K

ねこ

彼女はベランダの下にある屋根の間のくぼみに連れてきてくれた。

決して眺めがいいといえないまでも夜風は涼しくそこはひんやりとしていた。

彼女はそこの場所が好きでよく鳴いては母親にベランダに出ることを懇願していた。

 ※

しばらくすると、自分自身が暗い上下左右の感じられない世界にいることに気づいた。

後から考えると平行感覚が麻痺しているのか、その世界が無重力なのか、訳がわからなかったが、

そのときは不思議とそのことには意識せず、僕の眼は頭を中心にゆらゆらと弧を描くようにゆれる一人の猫を見ていた。

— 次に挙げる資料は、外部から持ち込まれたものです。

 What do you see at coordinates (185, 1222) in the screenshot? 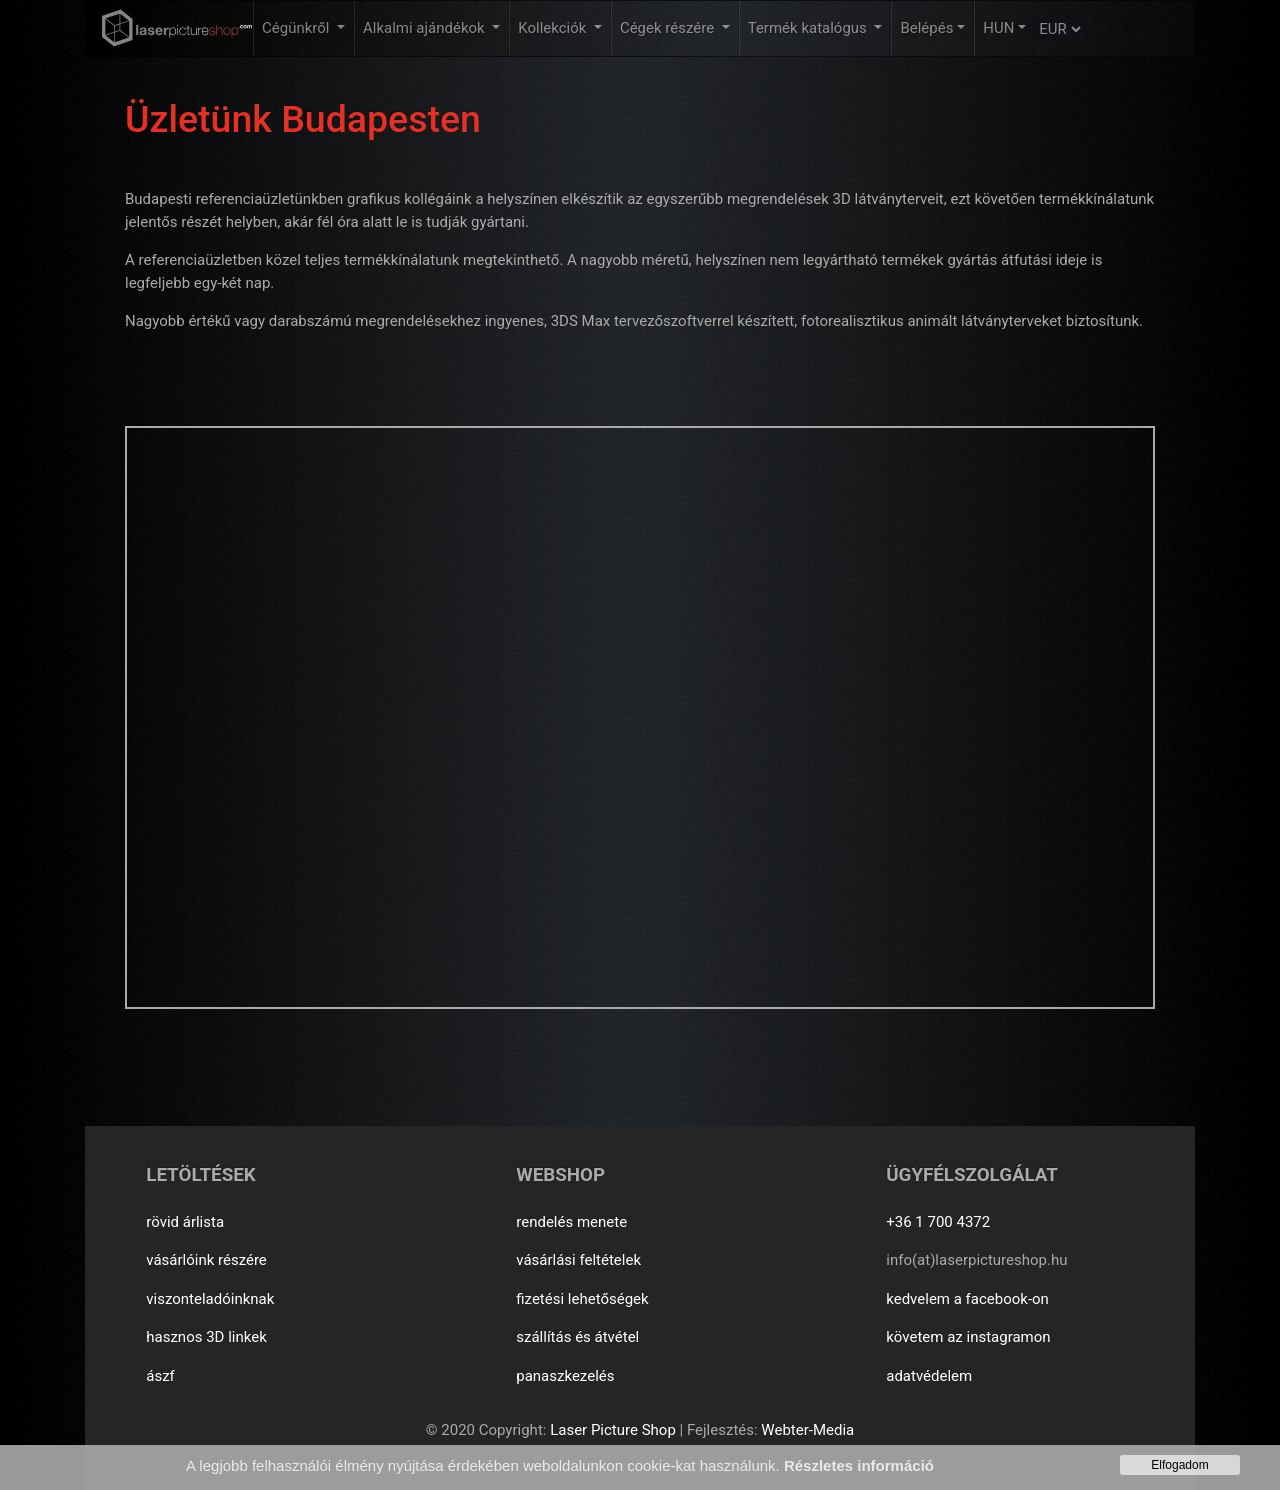
I see `rövid árlista` at bounding box center [185, 1222].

その猫は麻の白いシャツ布を身にまとい、背筋がピンとよく伸ばしながら立っていた。

異様な姿ながらも僕ははじめからその猫が彼女だと分かっていた。

僕は、彼女に謝っていた。ごめん、なぜ僕を嫌うのと。

そのとき僕はその言葉に意識を集中していただけで彼女の姿を把握できていなかった。

それは対象がいない懺悔のような光景だった。

次にその姿が現れたとき僕は、彼女の手を握りまた謝罪の言葉を繰り返していた。

急に彼女のすぐ側でしゃがみながら手を握っていた、僕の体が

あたかも次にそうなることを準備されていたかのようなたち位置におかれると

彼女の左手が思いっきり僕の柔らかい頬をへこませた。

肉球の柔らかさと人の手で手入れされた短い爪の感触、が跡を残した。

僕は、彼女が人と同じように過去の記憶をいまのそれと関連づけて判断できないんだろうかとすこし疑問に思った。

しかし、すぐにそれはありえないことだと思った。
なぜなら、彼女は僕の父親のした、ただ一度のひどい事、
(父親本人には悪気はなかったのだけれど)それを記憶し、それ以来父親が触れようよするだけで、威嚇の音をならしていたからだ。

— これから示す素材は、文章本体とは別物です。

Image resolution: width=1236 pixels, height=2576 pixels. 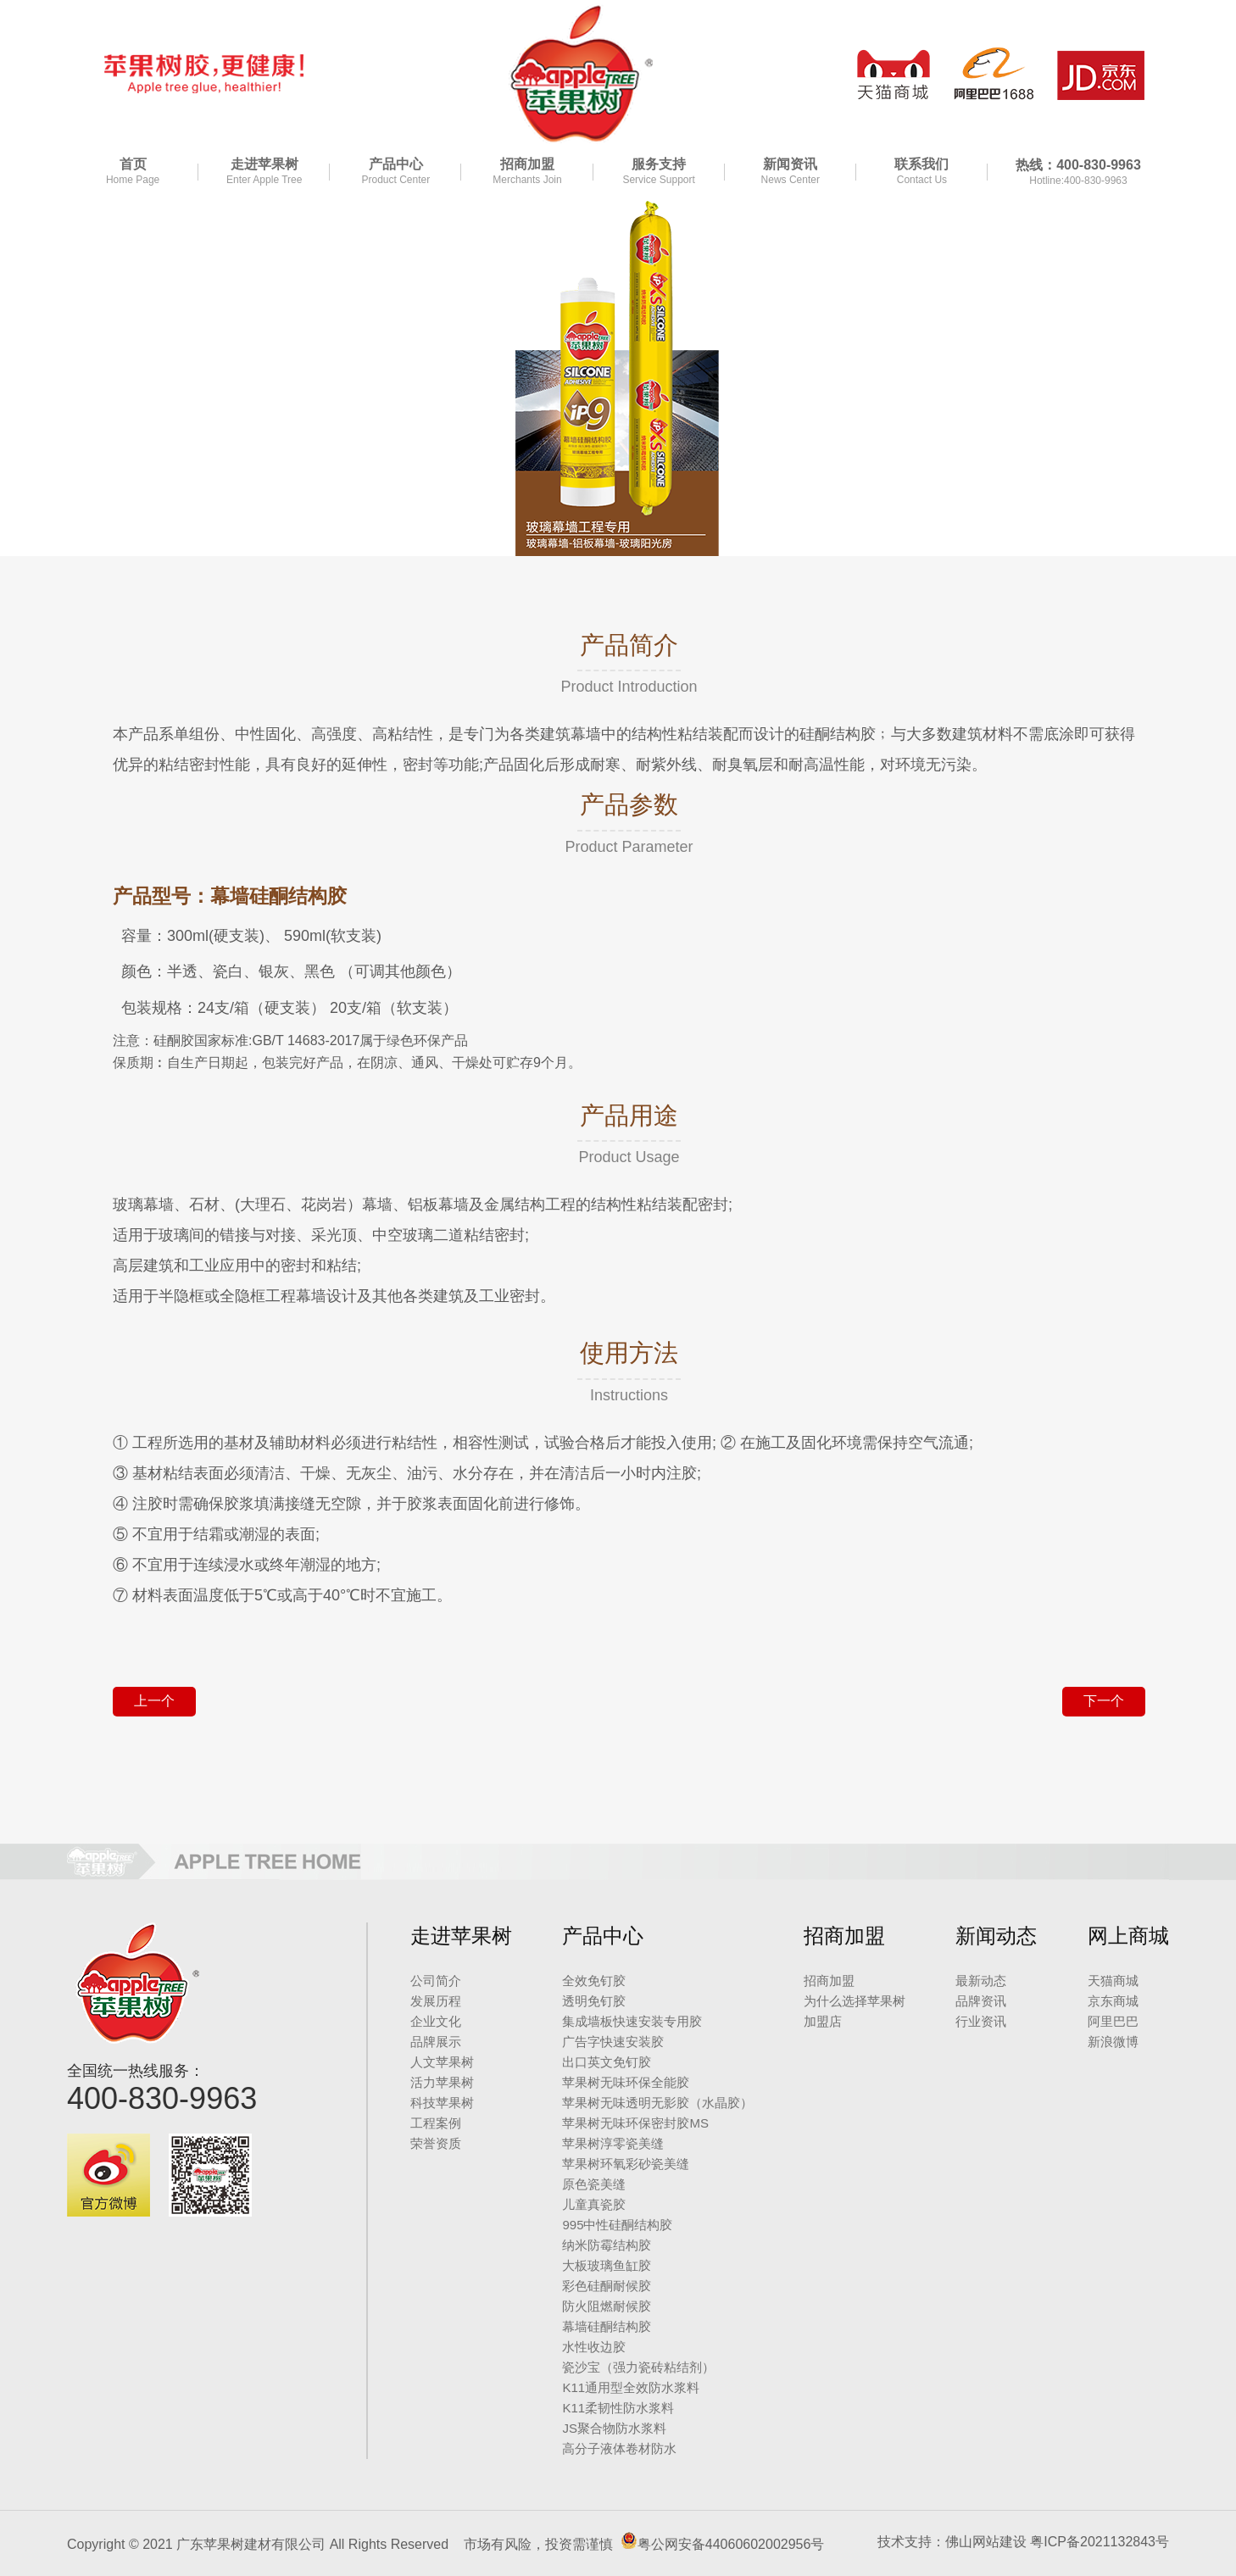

僕は、どのようにすれば、僕の謝罪のサインが彼女に伝わるかを必死に考えていたが、思いつかなかった。

そのうち、なぜ僕はここまでして彼女に謝らなければならないのかが気になり始めた。

 彼女に好かれたい 彼女に触れたい 

その一心で謝ろうとしている自分がそこに立っていた。

しばらく、元の世界の彼女(白い布を身にまとい直立していない方の彼女)の仕草を回想していると

とにかく僕は僕で、彼女を気にせずやっていこうと思うに至った。

それは、いささか直感的なものだったし、頭の中に大きな透き通った秋の空がイメージできるようなものだった。

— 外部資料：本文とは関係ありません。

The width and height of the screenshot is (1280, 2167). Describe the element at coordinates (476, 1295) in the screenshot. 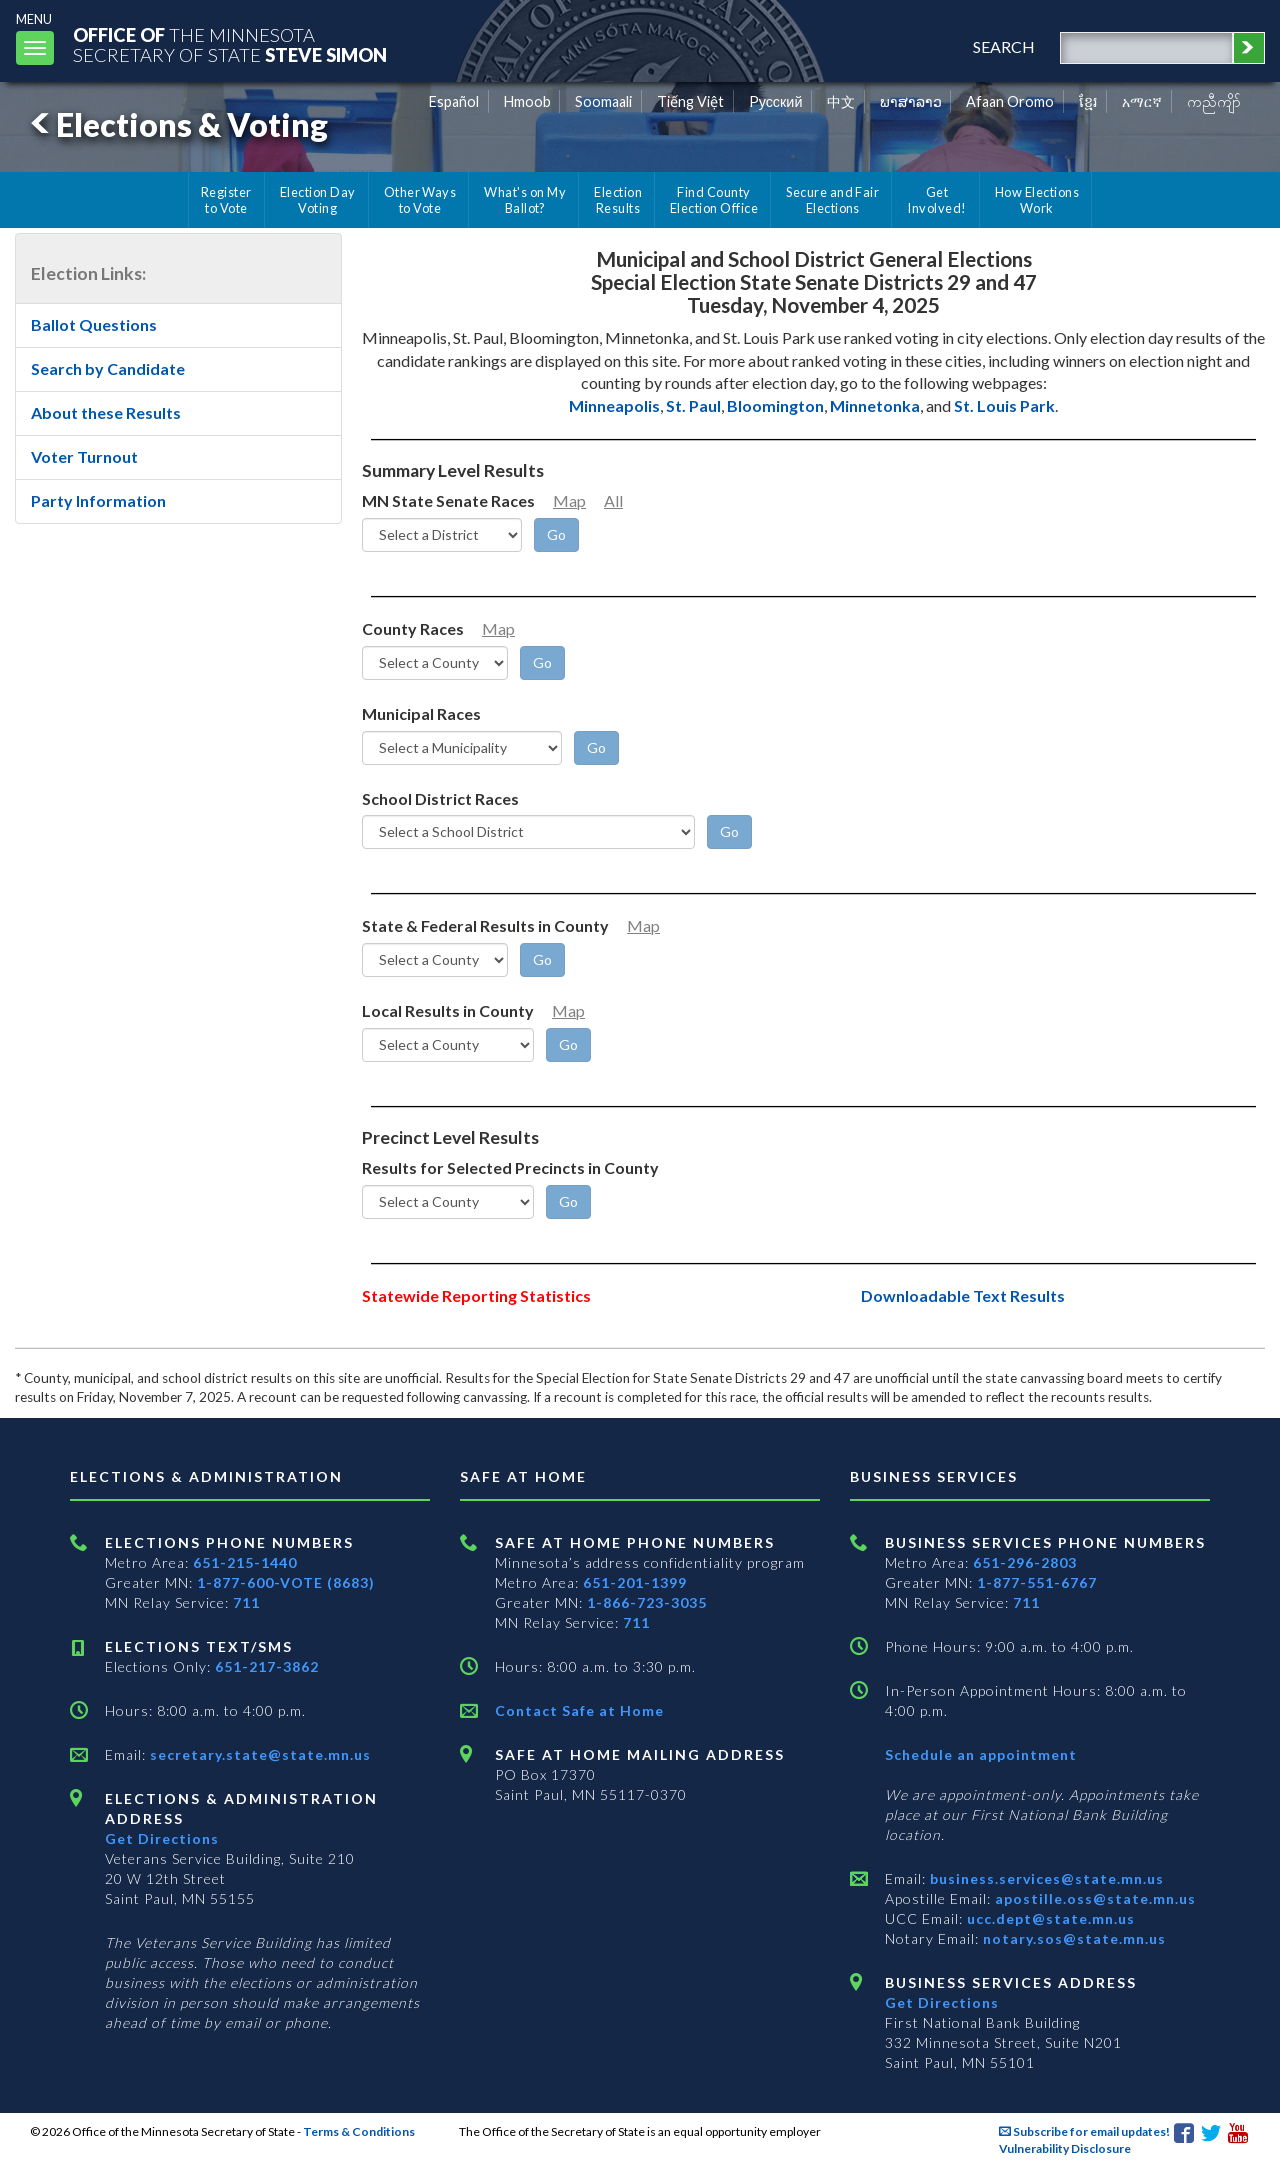

I see `Statewide Reporting Statistics` at that location.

ふと眼が覚めると、僕の眠っていた畳の側のちゃぶ台の下から彼女がじっと僕を見つめていた。

僕は麦茶をのみに冷蔵庫に向かい、飲み終えてから寝室に戻ろうとしたとき、柔らかな毛並みの感触が足に感じられた。

僕はおやすみと一言いうとそのまま歩き出し、深い眠りにつくことにした。